Note that an SPF rating only pertains to protection from UVB radiation. It is an imperfect information because damages due to UVA radiation are invisible. Remember that UVA exposure does not produce redness and pain.
2. Protection Grade of UVA
The Protection Grade of UVA or PA system is another rating system used in Japan and other Asian countries to provide information about the capacity of sunscreen products to protect users from UVA rays.
A product with a PA+ rating has a UVA protection factor of between two and four, while a PA++ rating has between four and eight and a PA+++ rating has more than eight. The specific use-case equivalent of each rating is also descriptive in nature.
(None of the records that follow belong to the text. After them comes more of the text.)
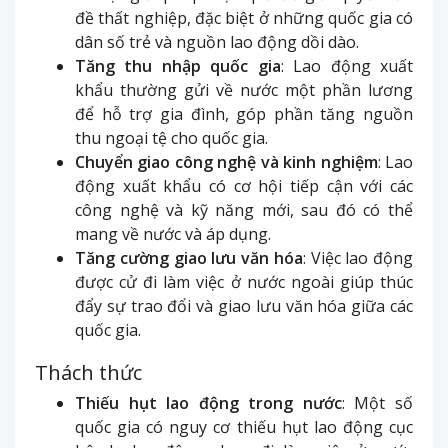
đề thất nghiệp, đặc biệt ở những quốc gia có
dân số trẻ và nguồn lao động dồi dào.
Tăng thu nhập quốc gia
: Lao động xuất
khẩu thường gửi về nước một phần lương
để hỗ trợ gia đình, góp phần tăng nguồn
thu ngoại tệ cho quốc gia.
Chuyển giao công nghệ và kinh nghiệm
: Lao
động xuất khẩu có cơ hội tiếp cận với các
công nghệ và kỹ năng mới, sau đó có thể
mang về nước và áp dụng.
Tăng cường giao lưu văn hóa
: Việc lao động
được cử đi làm việc ở nước ngoài giúp thúc
đẩy sự trao đổi và giao lưu văn hóa giữa các
quốc gia.
Thách thức
Thiếu hụt lao động trong nước
: Một số
quốc gia có nguy cơ thiếu hụt lao động cục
For example, a product with a PA+ rating provides minimal protection from UVA, thus making it ideal for individuals who have minimal exposure to the sun. A PA++ rating has moderate protection and is suitable for moderate exposure under medium sunlight. PA+++ or more is ideal for exposure to intense UVA radiation.
3. Star Rating System for UVA
The United Kingdom adopted the Boots Star Rating System developed by the Boot Company. The number of stars included in the label of a product range from zero to five. It indicates the percentage of UVA radiation that a particular product could protect in comparison to UVB.
The entire Star Rating System essentially indicates the ratio between the degree of protection afforded by the UVA protection and the UVB protection. The rating goes side-by-side with the SPF rating. A product with zero to single star provides minimal protection. Most recommendations tell that consumers should use products with four to five stars on the label.
However, because a star rating goes side-by-side with the SPF rating, a product with a high number of stars and low SPF does not provide better UVA protection than a product with lower number of stars and a higher SPF rating. It is essential to choose a product with a high SPF rating and a high number of stars. The generally recommended standard is a sunscreen with an SPF 30 and 4 to 5 star ratings.